DATASET RECORDS
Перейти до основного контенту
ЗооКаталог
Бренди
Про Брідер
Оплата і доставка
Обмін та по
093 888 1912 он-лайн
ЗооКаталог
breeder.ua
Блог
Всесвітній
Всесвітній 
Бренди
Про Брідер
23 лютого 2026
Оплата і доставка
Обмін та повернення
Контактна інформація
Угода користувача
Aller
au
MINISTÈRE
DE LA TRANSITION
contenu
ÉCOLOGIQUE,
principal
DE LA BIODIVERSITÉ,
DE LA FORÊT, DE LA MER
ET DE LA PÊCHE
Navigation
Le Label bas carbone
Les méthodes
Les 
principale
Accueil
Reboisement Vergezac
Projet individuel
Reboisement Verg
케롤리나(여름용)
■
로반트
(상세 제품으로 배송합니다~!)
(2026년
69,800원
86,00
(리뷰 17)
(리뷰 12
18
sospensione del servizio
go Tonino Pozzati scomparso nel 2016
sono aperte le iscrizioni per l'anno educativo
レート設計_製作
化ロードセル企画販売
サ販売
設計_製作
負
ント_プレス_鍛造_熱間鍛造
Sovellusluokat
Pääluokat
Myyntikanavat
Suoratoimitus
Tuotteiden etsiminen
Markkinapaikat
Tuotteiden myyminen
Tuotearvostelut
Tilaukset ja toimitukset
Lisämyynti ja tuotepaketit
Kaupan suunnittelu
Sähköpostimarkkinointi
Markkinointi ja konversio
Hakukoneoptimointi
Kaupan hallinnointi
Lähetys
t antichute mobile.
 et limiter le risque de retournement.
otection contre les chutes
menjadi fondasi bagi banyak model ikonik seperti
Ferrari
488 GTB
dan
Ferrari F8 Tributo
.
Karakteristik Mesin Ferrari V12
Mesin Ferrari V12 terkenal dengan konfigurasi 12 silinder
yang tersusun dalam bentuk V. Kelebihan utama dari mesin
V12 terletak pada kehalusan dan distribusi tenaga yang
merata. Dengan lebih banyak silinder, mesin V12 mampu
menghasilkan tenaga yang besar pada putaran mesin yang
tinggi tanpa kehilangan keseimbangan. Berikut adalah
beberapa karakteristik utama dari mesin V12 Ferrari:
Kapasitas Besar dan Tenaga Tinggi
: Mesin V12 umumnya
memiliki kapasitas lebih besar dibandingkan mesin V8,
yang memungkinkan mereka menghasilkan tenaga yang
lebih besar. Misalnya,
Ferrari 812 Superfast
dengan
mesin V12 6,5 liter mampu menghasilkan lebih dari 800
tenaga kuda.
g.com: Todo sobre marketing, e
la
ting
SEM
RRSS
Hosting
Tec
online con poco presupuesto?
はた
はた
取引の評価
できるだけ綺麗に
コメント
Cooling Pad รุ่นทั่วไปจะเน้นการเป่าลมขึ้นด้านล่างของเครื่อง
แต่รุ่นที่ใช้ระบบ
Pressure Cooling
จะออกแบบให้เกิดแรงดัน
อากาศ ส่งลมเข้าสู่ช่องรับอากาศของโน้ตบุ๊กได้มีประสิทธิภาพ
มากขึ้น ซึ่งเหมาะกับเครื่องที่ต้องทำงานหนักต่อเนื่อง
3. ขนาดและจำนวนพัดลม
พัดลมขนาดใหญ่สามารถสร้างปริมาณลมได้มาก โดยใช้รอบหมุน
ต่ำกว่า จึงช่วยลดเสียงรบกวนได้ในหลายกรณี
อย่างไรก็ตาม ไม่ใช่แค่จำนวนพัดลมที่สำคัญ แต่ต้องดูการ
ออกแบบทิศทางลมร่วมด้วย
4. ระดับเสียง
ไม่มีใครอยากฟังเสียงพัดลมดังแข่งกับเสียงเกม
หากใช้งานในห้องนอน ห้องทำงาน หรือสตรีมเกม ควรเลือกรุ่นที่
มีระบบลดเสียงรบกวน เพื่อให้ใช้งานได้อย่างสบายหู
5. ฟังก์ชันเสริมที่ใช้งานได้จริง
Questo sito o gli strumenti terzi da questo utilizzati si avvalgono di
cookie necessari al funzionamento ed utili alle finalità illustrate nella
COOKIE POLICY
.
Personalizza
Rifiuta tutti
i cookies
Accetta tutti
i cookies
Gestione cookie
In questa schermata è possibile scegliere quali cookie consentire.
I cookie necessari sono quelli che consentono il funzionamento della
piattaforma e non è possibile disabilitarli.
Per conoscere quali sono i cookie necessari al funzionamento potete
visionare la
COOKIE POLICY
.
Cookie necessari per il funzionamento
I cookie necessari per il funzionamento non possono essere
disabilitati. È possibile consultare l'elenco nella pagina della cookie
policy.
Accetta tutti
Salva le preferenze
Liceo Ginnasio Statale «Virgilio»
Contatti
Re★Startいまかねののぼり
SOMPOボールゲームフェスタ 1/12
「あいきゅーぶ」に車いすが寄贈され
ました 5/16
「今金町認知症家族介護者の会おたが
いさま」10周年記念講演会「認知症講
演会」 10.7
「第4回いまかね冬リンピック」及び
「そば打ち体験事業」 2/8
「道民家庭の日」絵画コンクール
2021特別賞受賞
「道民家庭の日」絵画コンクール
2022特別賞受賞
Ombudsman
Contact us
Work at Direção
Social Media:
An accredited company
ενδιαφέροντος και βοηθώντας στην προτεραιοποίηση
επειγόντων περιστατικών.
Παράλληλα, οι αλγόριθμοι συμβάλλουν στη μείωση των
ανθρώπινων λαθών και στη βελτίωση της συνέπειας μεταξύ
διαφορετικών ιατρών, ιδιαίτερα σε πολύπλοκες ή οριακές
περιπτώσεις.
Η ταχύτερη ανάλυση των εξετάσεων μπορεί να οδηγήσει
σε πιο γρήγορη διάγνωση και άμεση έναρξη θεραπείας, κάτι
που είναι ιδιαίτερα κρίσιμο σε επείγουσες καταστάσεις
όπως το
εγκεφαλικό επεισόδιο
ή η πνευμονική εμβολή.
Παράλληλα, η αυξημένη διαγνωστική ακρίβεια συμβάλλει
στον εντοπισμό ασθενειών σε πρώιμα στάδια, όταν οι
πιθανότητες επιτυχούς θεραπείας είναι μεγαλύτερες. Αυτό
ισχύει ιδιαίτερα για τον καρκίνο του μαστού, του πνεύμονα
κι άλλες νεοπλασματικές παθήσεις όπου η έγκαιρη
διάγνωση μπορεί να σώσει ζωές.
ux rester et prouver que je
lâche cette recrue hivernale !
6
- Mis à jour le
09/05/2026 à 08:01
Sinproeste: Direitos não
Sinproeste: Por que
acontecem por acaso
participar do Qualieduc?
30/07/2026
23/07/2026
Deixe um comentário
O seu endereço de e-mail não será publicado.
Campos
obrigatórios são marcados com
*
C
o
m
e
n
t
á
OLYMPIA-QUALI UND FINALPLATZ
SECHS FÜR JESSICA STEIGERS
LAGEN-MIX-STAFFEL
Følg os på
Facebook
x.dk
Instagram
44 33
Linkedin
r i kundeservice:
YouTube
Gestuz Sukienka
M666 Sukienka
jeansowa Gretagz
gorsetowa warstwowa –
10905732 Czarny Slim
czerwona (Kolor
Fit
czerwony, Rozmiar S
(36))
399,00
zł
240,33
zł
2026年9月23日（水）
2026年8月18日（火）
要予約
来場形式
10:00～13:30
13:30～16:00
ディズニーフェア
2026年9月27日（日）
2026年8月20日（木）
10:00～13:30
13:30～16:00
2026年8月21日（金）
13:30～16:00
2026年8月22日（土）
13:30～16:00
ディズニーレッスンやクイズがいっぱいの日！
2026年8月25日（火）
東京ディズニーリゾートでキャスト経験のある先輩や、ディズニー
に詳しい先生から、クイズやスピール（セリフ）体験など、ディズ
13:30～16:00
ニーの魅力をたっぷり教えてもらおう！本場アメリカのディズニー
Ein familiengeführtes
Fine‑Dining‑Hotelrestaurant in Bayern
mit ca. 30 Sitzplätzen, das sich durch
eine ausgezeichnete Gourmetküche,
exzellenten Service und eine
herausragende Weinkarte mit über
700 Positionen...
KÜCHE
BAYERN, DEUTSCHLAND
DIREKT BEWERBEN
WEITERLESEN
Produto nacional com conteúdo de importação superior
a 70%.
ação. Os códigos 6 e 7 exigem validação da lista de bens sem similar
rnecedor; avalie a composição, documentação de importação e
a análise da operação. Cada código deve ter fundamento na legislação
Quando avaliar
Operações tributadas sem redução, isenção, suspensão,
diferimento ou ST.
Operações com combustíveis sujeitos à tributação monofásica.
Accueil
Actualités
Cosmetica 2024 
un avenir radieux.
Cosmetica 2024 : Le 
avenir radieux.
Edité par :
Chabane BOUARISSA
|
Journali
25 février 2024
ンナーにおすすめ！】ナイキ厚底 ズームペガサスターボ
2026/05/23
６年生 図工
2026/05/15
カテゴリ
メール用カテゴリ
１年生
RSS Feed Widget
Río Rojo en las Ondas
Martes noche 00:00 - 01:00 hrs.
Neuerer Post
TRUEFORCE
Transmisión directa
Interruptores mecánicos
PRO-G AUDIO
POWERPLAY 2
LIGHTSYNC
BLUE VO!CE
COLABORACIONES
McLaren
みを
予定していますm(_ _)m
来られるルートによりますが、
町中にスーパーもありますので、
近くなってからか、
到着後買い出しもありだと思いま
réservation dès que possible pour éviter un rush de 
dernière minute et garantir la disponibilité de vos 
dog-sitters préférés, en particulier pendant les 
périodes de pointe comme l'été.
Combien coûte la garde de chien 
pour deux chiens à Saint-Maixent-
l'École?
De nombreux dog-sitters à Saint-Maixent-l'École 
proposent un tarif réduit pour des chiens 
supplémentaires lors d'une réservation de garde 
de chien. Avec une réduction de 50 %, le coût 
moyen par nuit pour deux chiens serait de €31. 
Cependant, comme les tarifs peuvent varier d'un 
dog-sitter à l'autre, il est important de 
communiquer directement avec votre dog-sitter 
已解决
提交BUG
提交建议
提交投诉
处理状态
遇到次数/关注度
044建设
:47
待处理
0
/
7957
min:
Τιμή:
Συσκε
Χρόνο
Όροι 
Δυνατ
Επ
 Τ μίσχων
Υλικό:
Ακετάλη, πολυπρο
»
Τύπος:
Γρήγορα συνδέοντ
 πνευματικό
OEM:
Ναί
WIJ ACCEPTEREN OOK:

TASK PROMPT
Copy out the lines above word for word, stopping after the line containing "Lisämyynti ja tuotepaketit".

RESULT FOR THIS TASK
Перейти до основного контенту
ЗооКаталог
Бренди
Про Брідер
Оплата і доставка
Обмін та по
093 888 1912 он-лайн
ЗооКаталог
breeder.ua
Блог
Всесвітній
Всесвітній 
Бренди
Про Брідер
23 лютого 2026
Оплата і доставка
Обмін та повернення
Контактна інформація
Угода користувача
Aller
au
MINISTÈRE
DE LA TRANSITION
contenu
ÉCOLOGIQUE,
principal
DE LA BIODIVERSITÉ,
DE LA FORÊT, DE LA MER
ET DE LA PÊCHE
Navigation
Le Label bas carbone
Les méthodes
Les 
principale
Accueil
Reboisement Vergezac
Projet individuel
Reboisement Verg
케롤리나(여름용)
■
로반트
(상세 제품으로 배송합니다~!)
(2026년
69,800원
86,00
(리뷰 17)
(리뷰 12
18
sospensione del servizio
go Tonino Pozzati scomparso nel 2016
sono aperte le iscrizioni per l'anno educativo
レート設計_製作
化ロードセル企画販売
サ販売
設計_製作
負
ント_プレス_鍛造_熱間鍛造
Sovellusluokat
Pääluokat
Myyntikanavat
Suoratoimitus
Tuotteiden etsiminen
Markkinapaikat
Tuotteiden myyminen
Tuotearvostelut
Tilaukset ja toimitukset
Lisämyynti ja tuotepaketit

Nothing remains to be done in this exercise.